Input data:
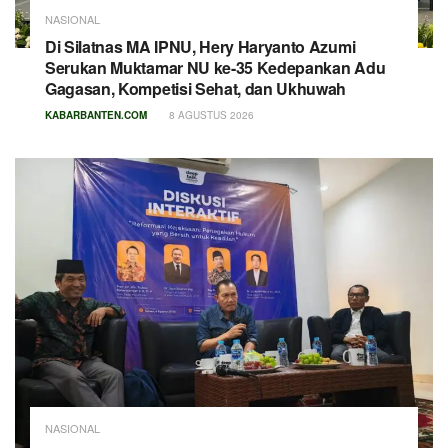
NASIONAL
Di Silatnas MA IPNU, Hery Haryanto Azumi
Serukan Muktamar NU ke-35 Kedepankan Adu
Gagasan, Kompetisi Sehat, dan Ukhuwah
KABARBANTEN.COM
8 AGUSTUS 2026
NASIONAL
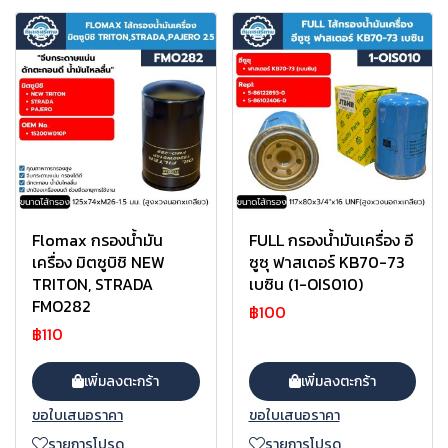
Flomax กรองน้ำมัน
FULL กรองน้ำมันเครื่อง อี
เครื่อง มิตซูบิชิ NEW
ซูซุ ฟาสเตอร์ KB70-73
TRITON, STRADA
เบซิน (1-OIS010)
FMO282
฿100
฿110
เพิ่มลงตะกร้า
เพิ่มลงตะกร้า
ขอใบเสนอราคา
ขอใบเสนอราคา
รายการโปรด
รายการโปรด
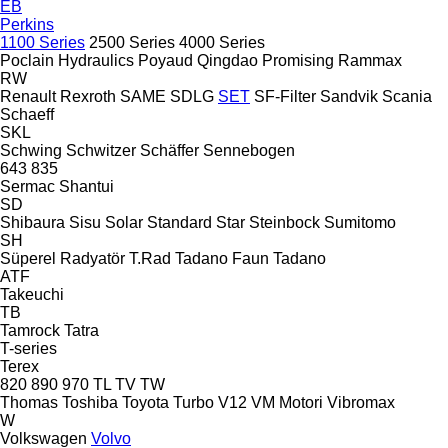
EB
Perkins
1100 Series
2500 Series
4000 Series
Poclain Hydraulics
Poyaud
Qingdao Promising
Rammax
RW
Renault
Rexroth
SAME
SDLG
SET
SF-Filter
Sandvik
Scania
Schaeff
SKL
Schwing
Schwitzer
Schäffer
Sennebogen
643
835
Sermac
Shantui
SD
Shibaura
Sisu
Solar
Standard
Star
Steinbock
Sumitomo
SH
Süperel Radyatör
T.Rad
Tadano Faun
Tadano
ATF
Takeuchi
TB
Tamrock
Tatra
T-series
Terex
820
890
970
TL
TV
TW
Thomas
Toshiba
Toyota
Turbo
V12
VM Motori
Vibromax
W
Volkswagen
Volvo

Instructions to follow: All lines holding the word "กรองน" must be found in the listing and copied.

Response:
Flomax กรองน้ำมัน
FULL กรองน้ำมันเครื่อง อี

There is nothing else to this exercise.